Per mini-game (except for Skating) it is pretty doable to write code dedicated to doing the best possible move in that game. It is guaranteed that, if you run a mini-game-specific code, you will get silver or gold for it multiple times (since other players are not continuously focusing on that specific mini-game). If you then decide which of the mini-game-specific codes you use based on which mini-game has the lowest number of gold/silver medals, you will most certainly start getting some wins.

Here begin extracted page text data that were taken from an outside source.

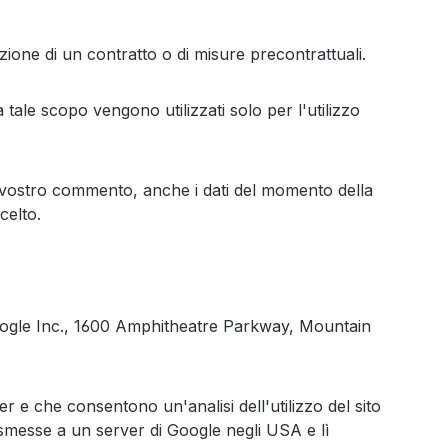
uzione di un contratto o di misure precontrattuali.
a tale scopo vengono utilizzati solo per l'utilizzo
 vostro commento, anche i dati del momento della
celto.
è Google Inc., 1600 Amphitheatre Parkway, Mountain
er e che consentono un'analisi dell'utilizzo del sito
asmesse a un server di Google negli USA e lì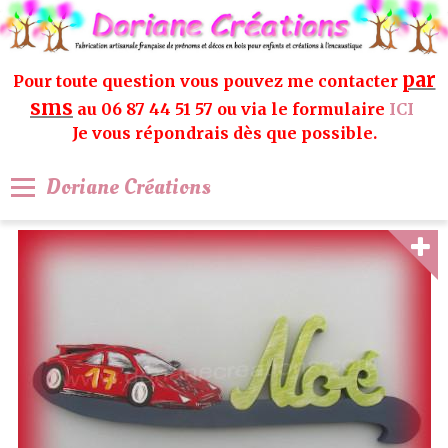
par
Pour toute question vous pouvez me contacter
sms
au 06 87 44 51 57 ou via le formulaire
ICI
Je vous répondrais dès que possible.
Doriane Créations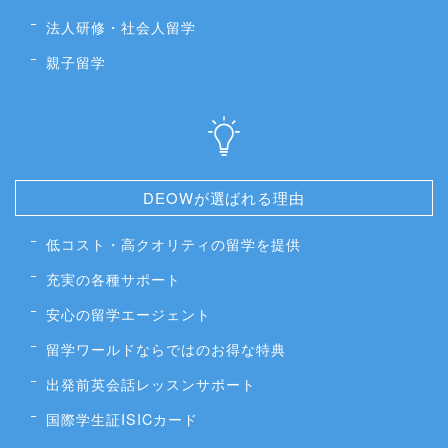
法人研修・社会人留学
親子留学
DEOWが選ばれる理由
低コスト・高クオリティの留学を提供
充実の各種サポート
安心の留学エージェント
留学ワールドならではのお得な特典
出発前英会話レッスンサポート
国際学生証ISICカード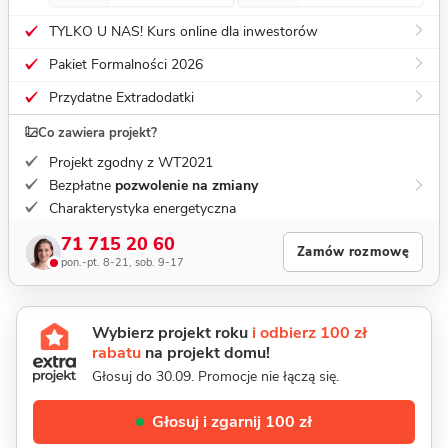
TYLKO U NAS! Kurs online dla inwestorów
Pakiet Formalności 2026
Przydatne Extradodatki
Co zawiera projekt?
Projekt zgodny z WT2021
Bezpłatne
pozwolenie na zmiany
Charakterystyka energetyczna
71 715 20 60
Zamów rozmowę
pon.-pt. 8-21, sob. 9-17
Wybierz projekt roku
i odbierz 100 zł
rabatu
na projekt domu!
Głosuj do 30.09. Promocje nie łączą się.
Głosuj i zgarnij 100 zł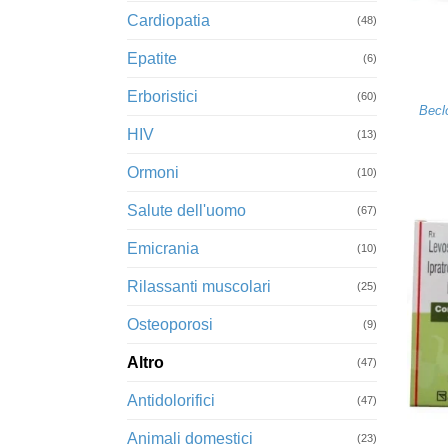
+
Cardiopatia
(48)
Epatite
(6)
Erboristici
(60)
Becl
HIV
(13)
Ormoni
(10)
Salute dell'uomo
(67)
Emicrania
(10)
Rilassanti muscolari
(25)
Osteoporosi
(9)
Altro
(47)
Antidolorifici
(47)
+
Animali domestici
(23)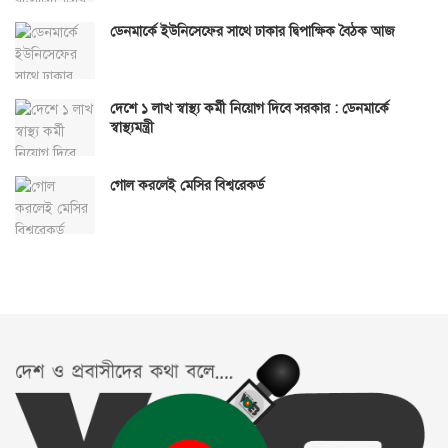
ডেনমার্কে ইউনিসেফের সাথে ঢাকার দ্বিপাক্ষিক বৈঠক আজ
দেশে ১ লাখ স্বাস্থ্য কর্মী নিয়োগ দিবে সরকার : ডেনমার্কে
স্বাস্থ্যমন্ত্রী
গোল করলেই মেসির বিশ্বরেকর্ড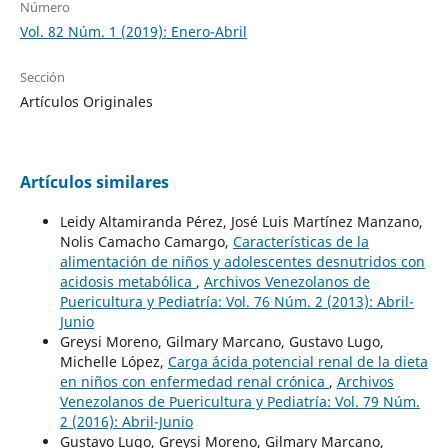
Número
Vol. 82 Núm. 1 (2019): Enero-Abril
Sección
Artículos Originales
Artículos similares
Leidy Altamiranda Pérez, José Luis Martínez Manzano,
Nolis Camacho Camargo,
Características de la
alimentación de niños y adolescentes desnutridos con
acidosis metabólica
,
Archivos Venezolanos de
Puericultura y Pediatría: Vol. 76 Núm. 2 (2013): Abril-
Junio
Greysi Moreno, Gilmary Marcano, Gustavo Lugo,
Michelle López,
Carga ácida potencial renal de la dieta
en niños con enfermedad renal crónica
,
Archivos
Venezolanos de Puericultura y Pediatría: Vol. 79 Núm.
2 (2016): Abril-Junio
Gustavo Lugo, Greysi Moreno, Gilmary Marcano,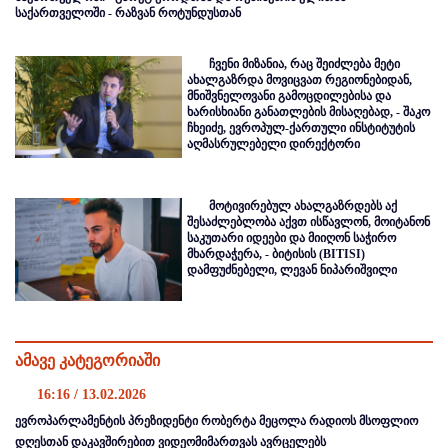
საქართველოში - რაზვან როტუნდუსთან
ჩვენი მიზანია, რაც შეიძლება მეტი
ახალგაზრდა მოვიცვათ რეგიონებიდან,
მნიშვნელოვანი გამოცდილებისა და
ხარისხიანი განათლების მისაღებად, - შაკო
ჩხეიძე, ევროპულ-ქართული ინსტიტუტის
აღმასრულებელი დირექტორი
მოტივირებულ ახალგაზრდებს აქ
შესაძლებლობა აქვთ ისწავლონ, მოიტანონ
საკუთარი იდეები და მიიღონ საჭირო
მხარდაჭერა, - ბიტისის (BITISI)
დამფუძნებელი, ლევან ნიპარიშვილი
ამავე კატეგორიაში
16:16 / 13.02.2026
ევროპარლამენტის პრეზიდენტი რობერტა მეცოლა რადიოს მსოფლიო
დღესთან დაკავშირებით ვიდეომიმართვას ავრცელებს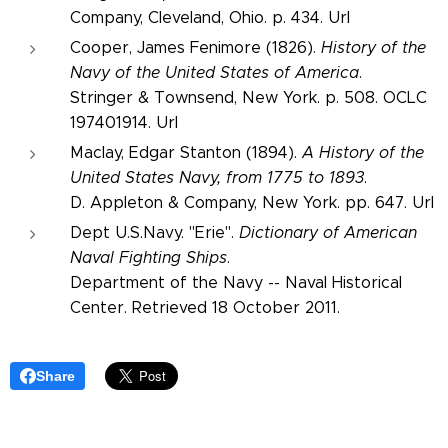
Company, Cleveland, Ohio. p. 434. Url
Cooper, James Fenimore (1826).
History of the
Navy of the United States of America
.
Stringer & Townsend, New York. p. 508. OCLC
197401914. Url
Maclay, Edgar Stanton (1894).
A History of the
United States Navy, from 1775 to 1893
.
D. Appleton & Company, New York. pp. 647. Url
Dept U.S.Navy. "Erie".
Dictionary of American
Naval Fighting Ships
.
Department of the Navy -- Naval Historical
Center. Retrieved 18 October 2011.
Share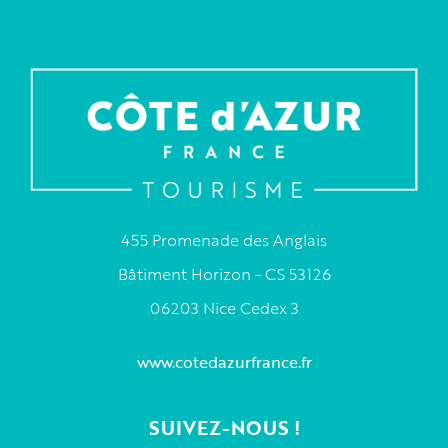
455 Promenade des Anglais
Bâtiment Horizon - CS 53126
06203 Nice Cedex 3
www.cotedazurfrance.fr
SUIVEZ-NOUS !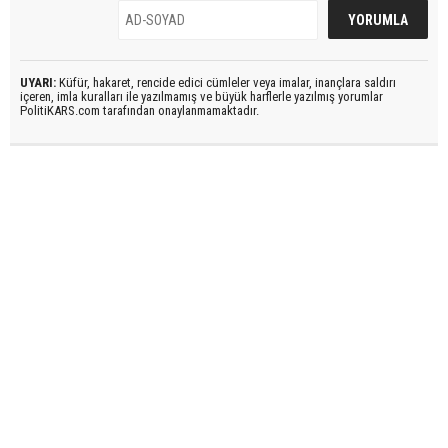
UYARI:
Küfür, hakaret, rencide edici cümleler veya imalar, inançlara saldırı
içeren, imla kuralları ile yazılmamış ve büyük harflerle yazılmış yorumlar
PolitiKARS.com tarafından onaylanmamaktadır.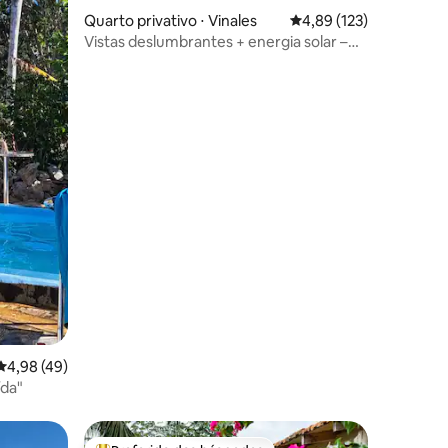
Quarto privativo ⋅ Vinales
4,89 de uma avaliação 
4,89 (123)
Vistas deslumbrantes + energia solar –
Quarto 1
4,98 de uma avaliação média de 5, 49 avaliações
4,98 (49)
ída"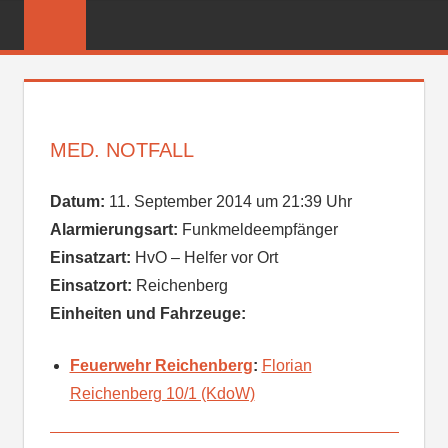
Zum
FREIWILLIGE
Inhalt
FEUERWEHR
springen
REICHENBER
MED. NOTFALL
Datum:
11. September 2014 um 21:39 Uhr
Alarmierungsart:
Funkmeldeempfänger
Einsatzart:
HvO – Helfer vor Ort
Einsatzort:
Reichenberg
Einheiten und Fahrzeuge:
Feuerwehr Reichenberg
:
Florian
Reichenberg 10/1 (KdoW)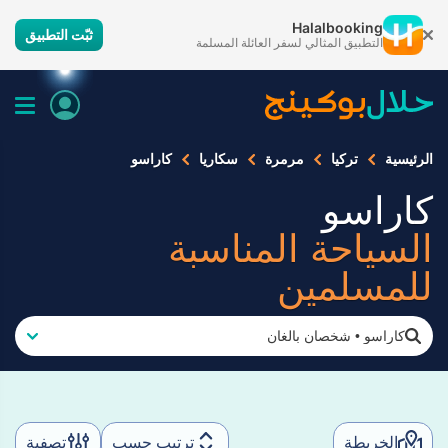
Halalbooking
ثبّت التطبيق
التطبيق المثالي لسفر العائلة المسلمة
الرئيسية
تركيا
مرمرة
سكاريا
كاراسو
كاراسو
السياحة المناسبة
للمسلمين
كاراسو
•
شخصان بالغان
الخريطة
ترتيب حسب
تصفية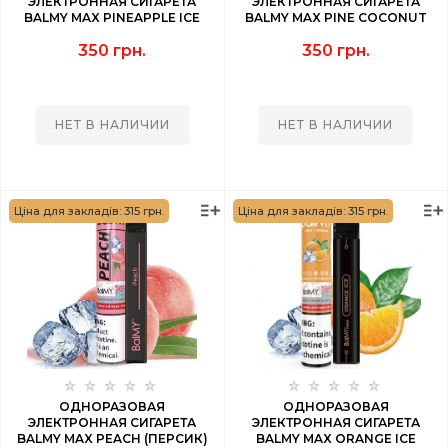
ЭЛЕКТРОННАЯ СИГАРЕТА
ЭЛЕКТРОННАЯ СИГАРЕТА
BALMY MAX PINEAPPLE ICE
BALMY MAX PINE COCONUT
(АНАНАС ЛЕД) 1500 PUFF
(ПИНА КОЛАДА) 1500 PUFF
350 грн.
350 грн.
НЕТ В НАЛИЧИИ
НЕТ В НАЛИЧИИ
Ціна для закладів: 315 грн.
Ціна для закладів: 315 грн.
ОДНОРАЗОВАЯ
ОДНОРАЗОВАЯ
ЭЛЕКТРОННАЯ СИГАРЕТА
ЭЛЕКТРОННАЯ СИГАРЕТА
BALMY MAX PEACH (ПЕРСИК)
BALMY MAX ORANGE ICE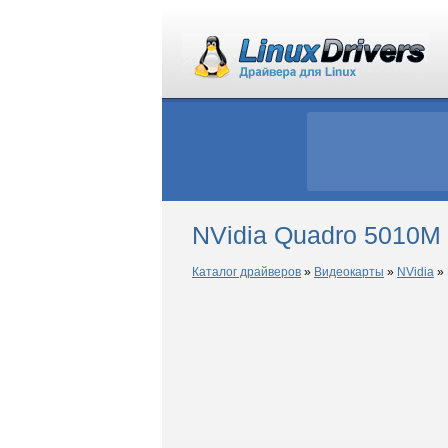
NVidia Quadro 5010M 
Каталог драйверов
»
Видеокарты
»
NVidia
»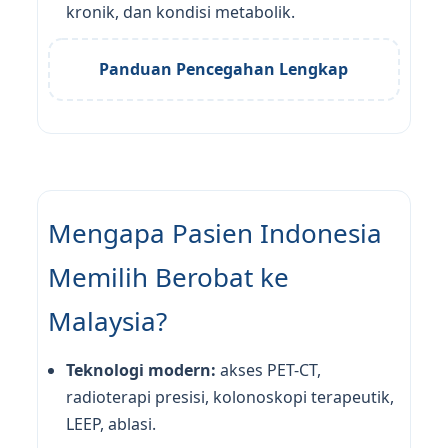
kronik, dan kondisi metabolik.
Panduan Pencegahan Lengkap
Mengapa Pasien Indonesia
Memilih Berobat ke
Malaysia?
Teknologi modern:
akses PET-CT,
radioterapi presisi, kolonoskopi terapeutik,
LEEP, ablasi.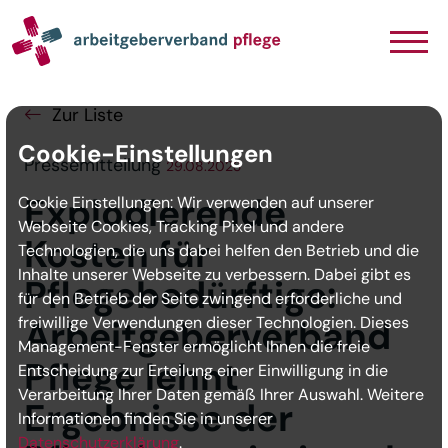
Navigation
Inhalt
Seitenabschluss
Zur Liste
Cookie-Einstellungen
Pressemitteilung
29.08.2023
Explodierende
Cookie Einstellungen: Wir verwenden auf unserer
Webseite Cookies, Tracking Pixel und andere
Kosten für
Technologien, die uns dabei helfen den Betrieb und die
Inhalte unserer Webseite zu verbessern. Dabei gibt es
Pflegebedürftige:
für den Betrieb der Seite zwingend erforderliche und
freiwillige Verwendungen dieser Technologien. Dieses
Arbeitgeberverband
Management-Fenster ermöglicht Ihnen die freie
Pflege lehnt
Entscheidung zur Erteilung einer Einwilligung in die
Verarbeitung Ihrer Daten gemäß Ihrer Auswahl. Weitere
Ergebnisse der
Informationen finden Sie in unserer
Datenschutzerklärung
.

In first , I do the diving alone 2 times in Silver , and after only hurdle and archery , skating doing alone. I skip the 0 score.But I have many 3rd place.
I have a replay of my game, somebody can help me ?? What did you think about ?
How did you do your randomPlayout? Totally randomly like random.randint(0, 3)
Yeap, purely random
Hi Di Masta,
Can you see my code , I have the same problem like you that I didn’ happen to resolve.
If you have time, and if you want , I’ll be happy , Thanks Di MAsta to answer me each time !!!
The main problem on my side was caused by the evaluation function. Try different approaches for it. The one that worked for me best was:
- Reward is my_score / total_score (with a epsilon free silver medal for all players).
Allright, nothing run for me !!! But i see some error in my code , i think it’ll be better after.
Do you have one tree only, or for each player?